Your response should be every line from the entries that includes the string "bisa".

PROVIDED MATERIAL:
----------

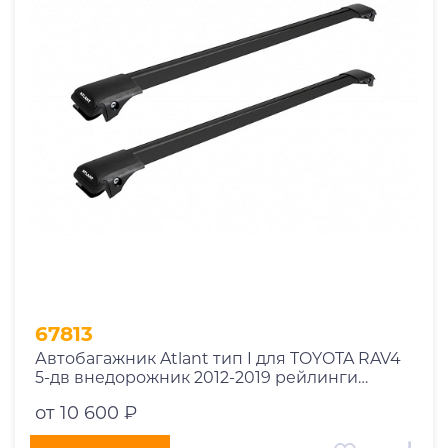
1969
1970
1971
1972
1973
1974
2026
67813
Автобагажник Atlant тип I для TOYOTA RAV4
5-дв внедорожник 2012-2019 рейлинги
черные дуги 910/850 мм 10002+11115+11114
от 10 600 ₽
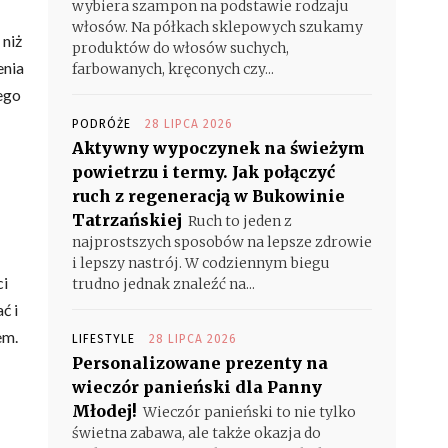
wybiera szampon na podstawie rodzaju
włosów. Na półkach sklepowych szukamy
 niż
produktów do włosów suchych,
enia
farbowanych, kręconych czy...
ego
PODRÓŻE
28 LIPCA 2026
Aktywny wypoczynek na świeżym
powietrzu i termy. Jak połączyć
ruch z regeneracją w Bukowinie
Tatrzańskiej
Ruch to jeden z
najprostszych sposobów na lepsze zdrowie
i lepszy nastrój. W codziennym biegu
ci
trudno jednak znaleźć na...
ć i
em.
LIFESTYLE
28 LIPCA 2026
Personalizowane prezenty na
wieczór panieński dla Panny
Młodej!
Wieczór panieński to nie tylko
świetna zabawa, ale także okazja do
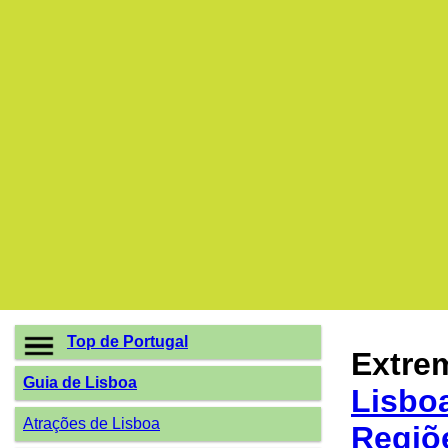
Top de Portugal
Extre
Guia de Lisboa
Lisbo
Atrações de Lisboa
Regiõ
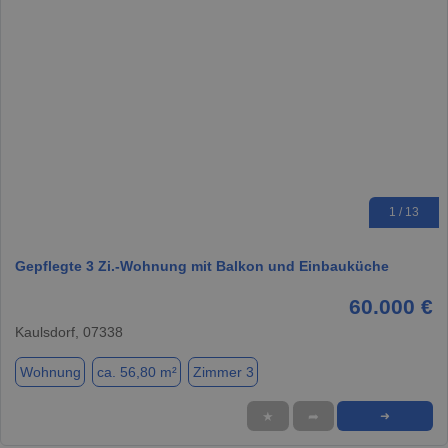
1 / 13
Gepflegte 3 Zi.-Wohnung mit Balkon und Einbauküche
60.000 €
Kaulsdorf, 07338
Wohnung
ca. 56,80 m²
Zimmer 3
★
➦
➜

----------

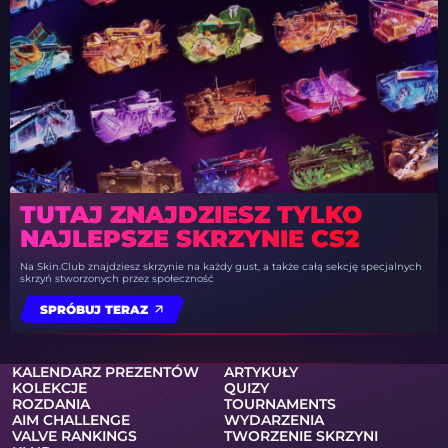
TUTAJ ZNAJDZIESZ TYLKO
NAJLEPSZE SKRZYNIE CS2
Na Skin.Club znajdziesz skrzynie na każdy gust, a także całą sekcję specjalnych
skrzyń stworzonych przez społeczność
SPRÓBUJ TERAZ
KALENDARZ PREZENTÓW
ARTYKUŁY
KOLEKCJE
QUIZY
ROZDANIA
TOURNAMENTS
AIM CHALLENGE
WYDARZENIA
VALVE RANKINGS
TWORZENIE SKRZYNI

----------

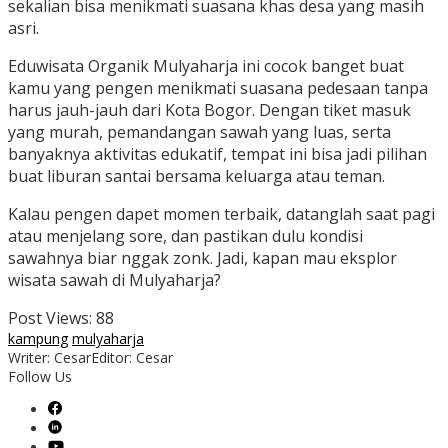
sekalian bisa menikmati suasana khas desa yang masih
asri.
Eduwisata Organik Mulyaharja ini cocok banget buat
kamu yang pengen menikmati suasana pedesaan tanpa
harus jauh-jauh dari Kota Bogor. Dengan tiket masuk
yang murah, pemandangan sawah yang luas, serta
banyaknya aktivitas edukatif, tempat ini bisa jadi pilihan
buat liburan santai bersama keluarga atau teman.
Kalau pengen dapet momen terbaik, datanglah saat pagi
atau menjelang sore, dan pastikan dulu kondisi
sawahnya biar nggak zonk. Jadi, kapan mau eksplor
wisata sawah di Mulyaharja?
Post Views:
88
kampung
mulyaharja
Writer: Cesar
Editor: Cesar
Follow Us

----------

ANSWER TO THIS EXERCISE:
sekalian bisa menikmati suasana khas desa yang masih
banyaknya aktivitas edukatif, tempat ini bisa jadi pilihan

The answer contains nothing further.